*** Provided information

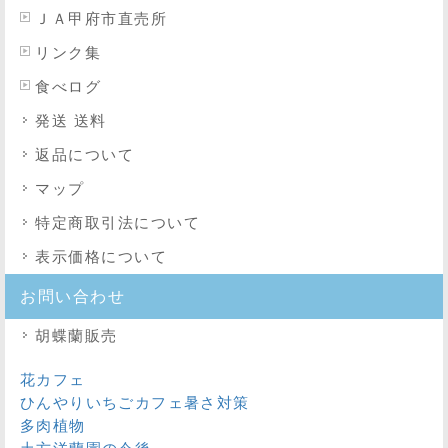
ＪＡ甲府市直売所
リンク集
食べログ
発送 送料
返品について
マップ
特定商取引法
について
表示価格について
お問い合わせ
胡蝶蘭販売
花カフェ
ひんやりいちごカフェ暑さ対策
多肉植物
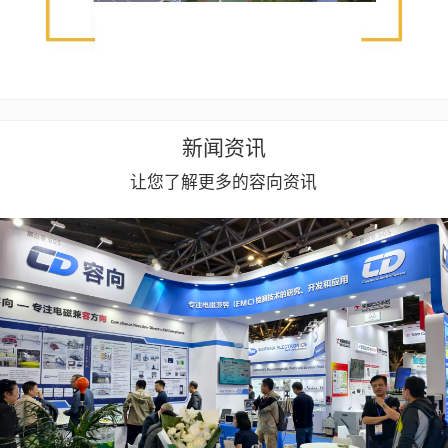
新闻资讯
让您了解更多的容向资讯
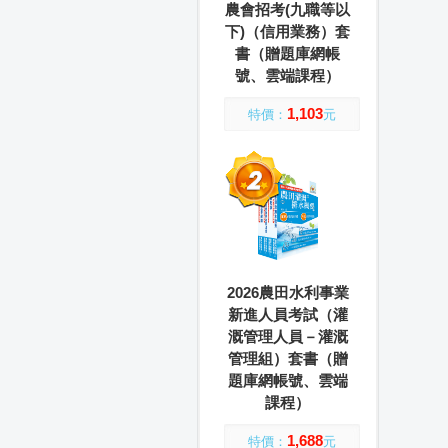
農會招考(九職等以
下)（信用業務）套
書（贈題庫網帳
號、雲端課程）
1,103
特價：
元
2026農田水利事業
新進人員考試（灌
溉管理人員－灌溉
管理組）套書（贈
題庫網帳號、雲端
課程）
1,688
特價：
元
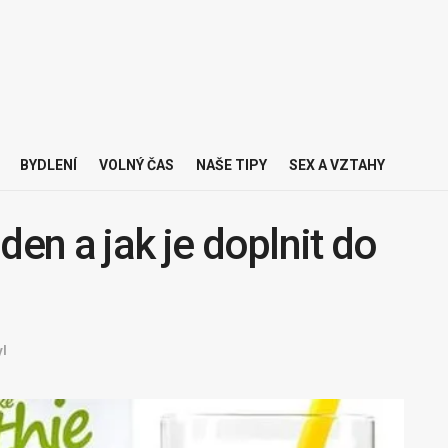
BYDLENÍ
VOLNÝ ČAS
NAŠE TIPY
SEX A VZTAHY
 den a jak je doplnit do
yl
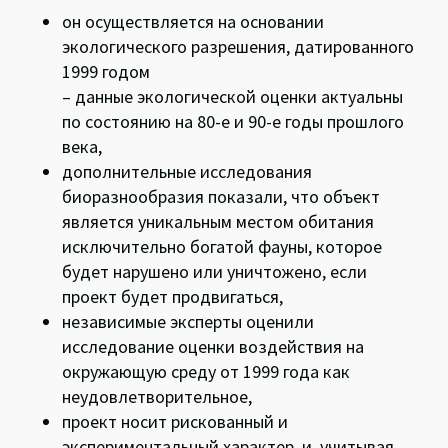
он осуществляется на основании
экологического разрешения, датированного
1999 годом
– данные экологической оценки актуальны
по состоянию на 80-е и 90-е годы прошлого
века,
дополнительные исследования
биоразнообразия показали, что объект
является уникальным местом обитания
исключительно богатой фауны, которое
будет нарушено или уничтожено, если
проект будет продвигаться,
независимые эксперты оценили
исследование оценки воздействия на
окружающую среду от 1999 года как
неудовлетворительное,
проект носит рискованный и
экспериментальный характер, и, учитывая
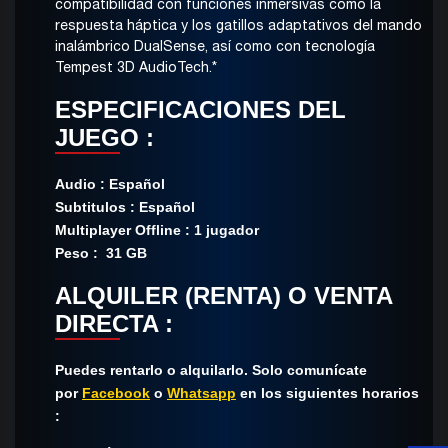
compatibilidad con funciones inmersivas como la
respuesta háptica y los gatillos adaptativos del mando
inalámbrico DualSense, así como con tecnología
Tempest 3D AudioTech.*
ESPECIFICACIONES DEL
JUEGO :
Audio : Español
Subtitulos : Español
Multiplayer Offline : 1 jugador
Peso : 31 GB
ALQUILER (RENTA) O VENTA
DIRECTA :
Puedes rentarlo o alquilarlo. Solo comunícate​
por
Facebook
o
Whatsapp
en los siguientes horarios
:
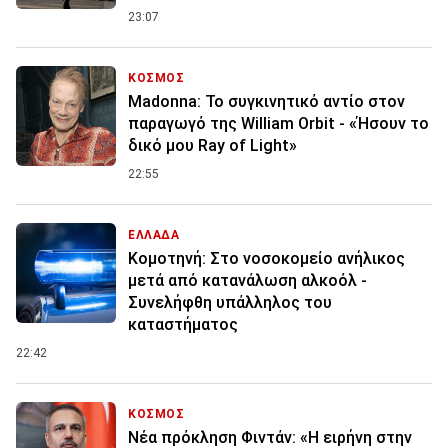
23:07
ΚΟΣΜΟΣ
Madonna: Το συγκινητικό αντίο στον
παραγωγό της William Orbit - «Ήσουν το
δικό μου Ray of Light»
22:55
ΕΛΛΑΔΑ
Κομοτηνή: Στο νοσοκομείο ανήλικος
μετά από κατανάλωση αλκοόλ -
Συνελήφθη υπάλληλος του
καταστήματος
22:42
ΚΟΣΜΟΣ
Νέα πρόκληση Φιντάν: «Η ειρήνη στην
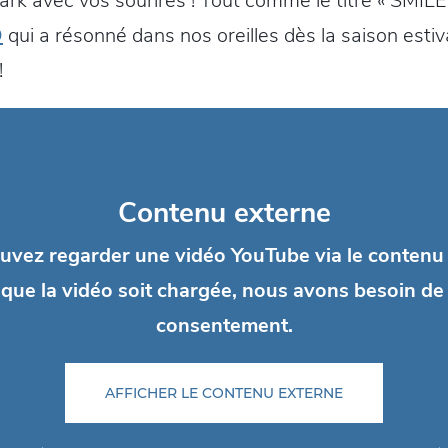
ark avec vos sourires ! Tout comme le titre « SMIL
D
qui a résonné dans nos oreilles dès la saison esti
!
Contenu externe
uvez regarder une vidéo YouTube via le contenu 
que la vidéo soit chargée, nous avons besoin de
consentement.
AFFICHER LE CONTENU EXTERNE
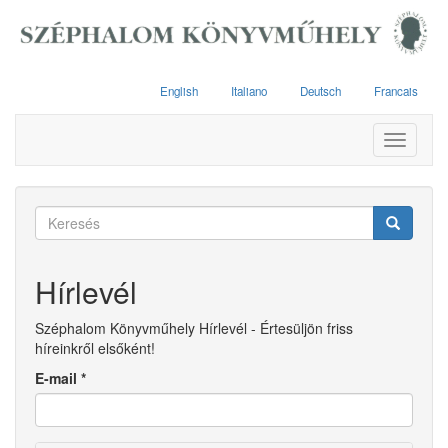
Ugrás
a
tartalomra
English
Italiano
Deutsch
Francais
Toggle
navigati
Keresés
űrlap
Keresés
Hírlevél
Széphalom Könyvműhely Hírlevél - Értesüljön friss
híreinkről elsőként!
E-mail
*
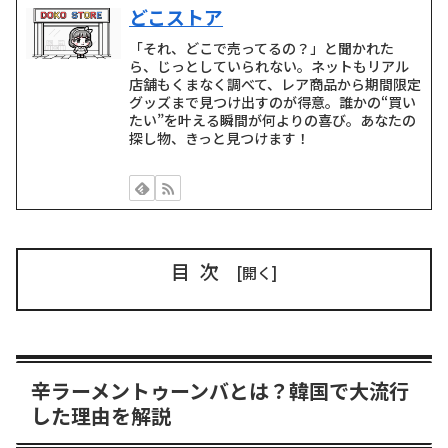
どこストア
「それ、どこで売ってるの？」と聞かれた
ら、じっとしていられない。ネットもリアル
店舗もくまなく調べて、レア商品から期間限定
グッズまで見つけ出すのが得意。誰かの“買い
たい”を叶える瞬間が何よりの喜び。あなたの
探し物、きっと見つけます！
目次
辛ラーメントゥーンバとは？韓国で大流行
した理由を解説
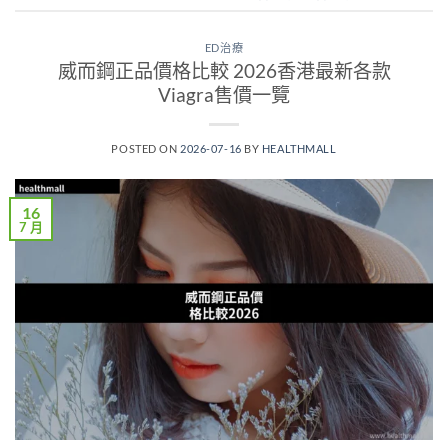
ED治療
威而鋼正品價格比較 2026香港最新各款
Viagra售價一覽
POSTED ON
2026-07-16
BY
HEALTHMALL
16
7 月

******

## Exercise prompt
What you return should be the exact lines from the one containing "καταστήματος" through the end of the listing above, both included, minus any pictures.

## Answer for this exercise
καταστήματος
22:42
ΚΟΣΜΟΣ
Νέα πρόκληση Φιντάν: «Η ειρήνη στην
ark avec vos sourires ! Tout comme le titre « SMIL
D
qui a résonné dans nos oreilles dès la saison esti
!
Contenu externe
uvez regarder une vidéo YouTube via le contenu 
que la vidéo soit chargée, nous avons besoin de
consentement.
AFFICHER LE CONTENU EXTERNE
Ugrás
a
tartalomra
English
Italiano
Deutsch
Francais
Toggle
navigati
Keresés
űrlap
Keresés
Hírlevél
Széphalom Könyvműhely Hírlevél - Értesüljön friss
híreinkről elsőként!
E-mail
*
どこストア
「それ、どこで売ってるの？」と聞かれた
ら、じっとしていられない。ネットもリアル
店舗もくまなく調べて、レア商品から期間限定
グッズまで見つけ出すのが得意。誰かの“買い
たい”を叶える瞬間が何よりの喜び。あなたの
探し物、きっと見つけます！
目次
辛ラーメントゥーンバとは？韓国で大流行
した理由を解説
ED治療
威而鋼正品價格比較 2026香港最新各款
Viagra售價一覽
POSTED ON
2026-07-16
BY
HEALTHMALL
16
7 月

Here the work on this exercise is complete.